> [TASK]:
Please print exactly the lines from the one containing "2 minutes de lecture" through the last line of the records, and only those. Leave out any pictures.

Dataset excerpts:
Segment Open
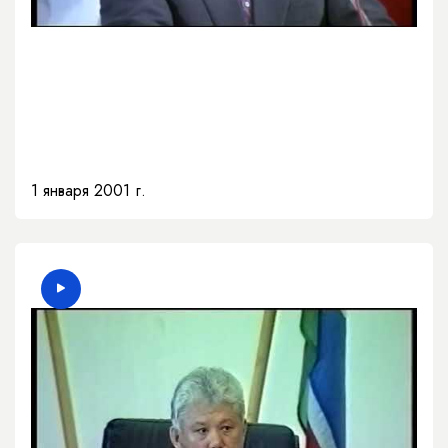
1 января 2001 г.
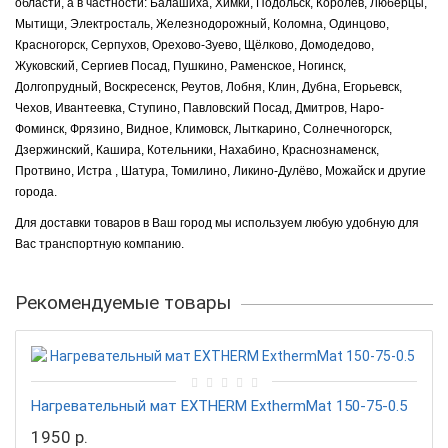
области, а в частности: Балашиха, Химки, Подольск, Королёв, Люберцы,
Мытищи, Электросталь, Железнодорожный, Коломна, Одинцово,
Красногорск, Серпухов, Орехово-Зуево, Щёлково, Домодедово,
Жуковский, Сергиев Посад, Пушкино, Раменское, Ногинск,
Долгопрудный, Воскресенск, Реутов, Лобня, Клин, Дубна, Егорьевск,
Чехов, Ивантеевка, Ступино, Павловский Посад, Дмитров, Наро-
Фоминск, Фрязино, Видное, Климовск, Лыткарино, Солнечногорск,
Дзержинский, Кашира, Котельники, Нахабино, Краснознаменск,
Протвино, Истра , Шатура, Томилино, Ликино-Дулёво, Можайск и другие
города.
Для доставки товаров в Ваш город мы используем любую удобную для
Вас транспортную компанию.
Рекомендуемые товары
Нагревательный мат EXTHERM ExthermMat 150-75-0.5
1950 р.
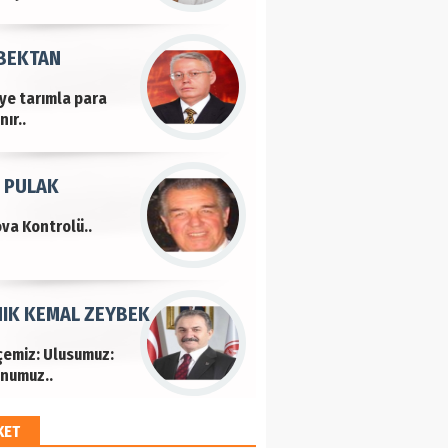
 BEKTAN
iye tarımla para
ır..
 PULAK
va Kontrolü..
IK KEMAL ZEYBEK
çemiz: Ulusumuz:
numuz..
KET
EM HAYRİ PEKER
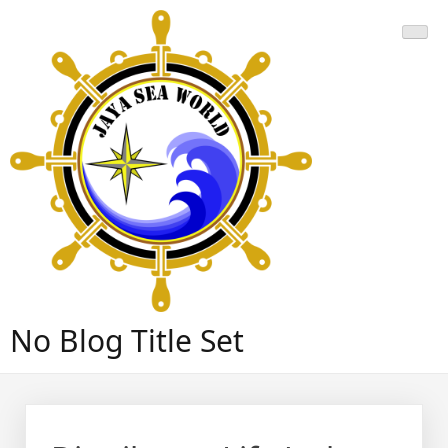
Skip
to
content
No Blog Title Set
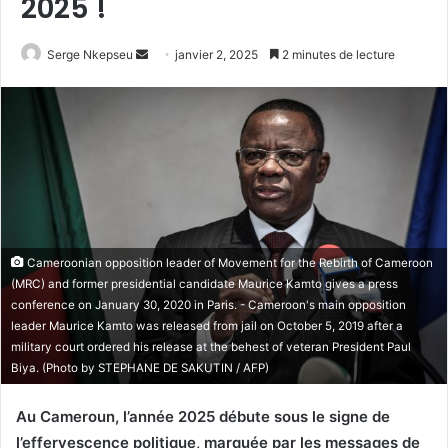
2025 !
Serge Nkepseu
E
janvier 2, 2025
2 minutes de lecture
n
v
o
y
e
r
u
n
Cameroonian opposition leader of Movement for the Rebirth of Cameroon
c
(MRC) and former presidential candidate Maurice Kamto gives a press
o
conference on January 30, 2020 in Paris. - Cameroon's main opposition
u
leader Maurice Kamto was released from jail on October 5, 2019 after a
r
military court ordered his release at the behest of veteran President Paul
r
Biya. (Photo by STEPHANE DE SAKUTIN / AFP)
i
e
Au Cameroun, l’année 2025 débute sous le signe de
l
l’effervescence politique, marquée par les messages de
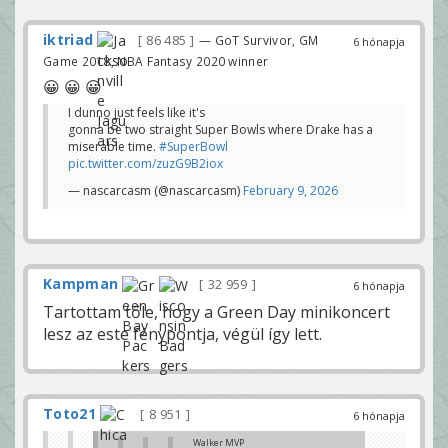
iktriad
86 485
— GoT Survivor, GM
6 hónapja
Game 2018, NBA Fantasy 2020 winner
😀 😀 😀
I dunno just feels like it's
gonna be two straight Super Bowls where Drake has a
miserable time.
#SuperBowl
pic.twitter.com/zuzG9B2iox
— nascarcasm (@nascarcasm)
February 9, 2026
Kampman
32 959
6 hónapja
Tartottam tőle, hogy a Green Day minikoncert
lesz az este fénypontja, végül így lett.
Toto21
8 951
6 hónapja
Walker MVP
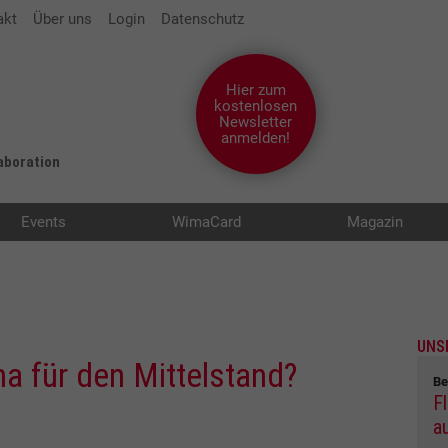
akt
Über uns
Login
Datenschutz
Hier zum
kostenlosen
Newsletter
anmelden!
laboration
Events
WimaCard
Magazin
UNS
ma für den Mittelstand?
Be
Fl
a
Segment Closed
> [TASK SOLUTION]:
2 minutes de lecture
n
v
o
y
e
r
u
n
Cameroonian opposition leader of Movement for the Rebirth of Cameroon
c
(MRC) and former presidential candidate Maurice Kamto gives a press
o
conference on January 30, 2020 in Paris. - Cameroon's main opposition
u
leader Maurice Kamto was released from jail on October 5, 2019 after a
r
military court ordered his release at the behest of veteran President Paul
r
Biya. (Photo by STEPHANE DE SAKUTIN / AFP)
i
e
Au Cameroun, l’année 2025 débute sous le signe de
l
l’effervescence politique, marquée par les messages de
iktriad
86 485
— GoT Survivor, GM
6 hónapja
Game 2018, NBA Fantasy 2020 winner
😀 😀 😀
I dunno just feels like it's
gonna be two straight Super Bowls where Drake has a
miserable time.
#SuperBowl
pic.twitter.com/zuzG9B2iox
— nascarcasm (@nascarcasm)
February 9, 2026
Kampman
32 959
6 hónapja
Tartottam tőle, hogy a Green Day minikoncert
lesz az este fénypontja, végül így lett.
Toto21
8 951
6 hónapja
Walker MVP
akt
Über uns
Login
Datenschutz
Hier zum
kostenlosen
Newsletter
anmelden!
laboration
Events
WimaCard
Magazin
UNS
ma für den Mittelstand?
Be
Fl
a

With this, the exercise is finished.